1. Normal input, standard Marshall values are 820 here bypassed with a 330uf. My Traynor came with 1.5k resistors here and on high or volume II input. This means I have a 1.5k bypassed with a 220 uf in this stage.

2. High/ "volume II" input. Another 1.5 k resistor here. I bypassed this one with a .68 uf sozo. Traditionally 2.7 k here in a plexi.

3. Mixer resistors I upped from 270k to 470k with a 470 pf bypass cap on the bright pot side (looks reversed but this is where the wiring runs in the amp)

4. Changed the caps to .022uf to tame the bass.

5. NFR changed to 68k to take some edge off the amp.

6. Big filter caps 40/40 replaced with 50/50 FnT.
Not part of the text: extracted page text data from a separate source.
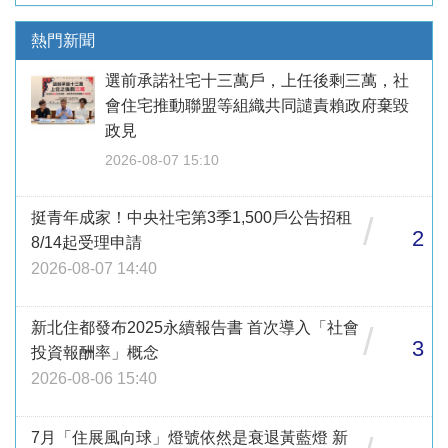
熱門新聞
選前承諾社宅十三萬戶，上任後剩三萬，社
會住宅推動聯盟等組織共同譴責賴政府棄毀
政見
2026-08-07 15:10
挺青年成家！中央社宅第3季1,500戶公告招租
/
2
8/14起受理申請
2026-08-07 14:40
新北住都發布2025永續報告書 首次導入「社會
/
3
投資報酬率」概念
2026-08-06 15:40
7月「住展風向球」燈號依然是衰退黃藍燈 新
First run the amp seemed a tad gainy on 4 but not too bad. I noticed a bit of ghosting starting underneath the notes. Tried one more mod - second stage v2 mod. .68 uf bypass cap. farting sound cutting in and out?? I think maybe the tubes are shot. Throw in some EL34's in place of the 6CA7's that were in there. Check plate voltage (448) and plug guitar back in. VERY crunchy and distorted. Sounded a lot like VH1 but at the far end of things and closer to splatty. Power down and reverse that mod and check for cold solder joints. Everything looks ok. Turn it back on, splatty farty cutting in and out distortion. All gain. Hardly cleans up and huge cut in volume. Am I looking at blocking distortion? Was the transformer on it's way out in the first place and someone dumped this thing on me? So many questions.. maybe someone can see the pic below and give me some ideas. I know there are a bunch of builders or people in the know on this site and I have gotten some helpful advice in the past.
 
LukeCurd":3k2t5pif said:
time to put it on a scope.
Yep. Without a scope you're shooting in the dark. That said, one consideration is to lift the Cathode Bypass Cap on all the pre-amp stages, especially the large value electrolytics. Low end gain will decrease. Still, you need a scope.
 
Ahhh crap, I was afraid of that. I obviously don't have access to a scope as I don't work enough with amps to justify getting one. Would be useful though. I was thinking maybe filter caps on the board in the power section but besides that you are right, shot in the dark (Ozzy style)
 
First thing that strikes me is a 220uf Ck on the input stage. That is an insanely huge value! If you are tweaking this amp to be gainy, I wouldn't exceed 1uf on that first stage bypass cap.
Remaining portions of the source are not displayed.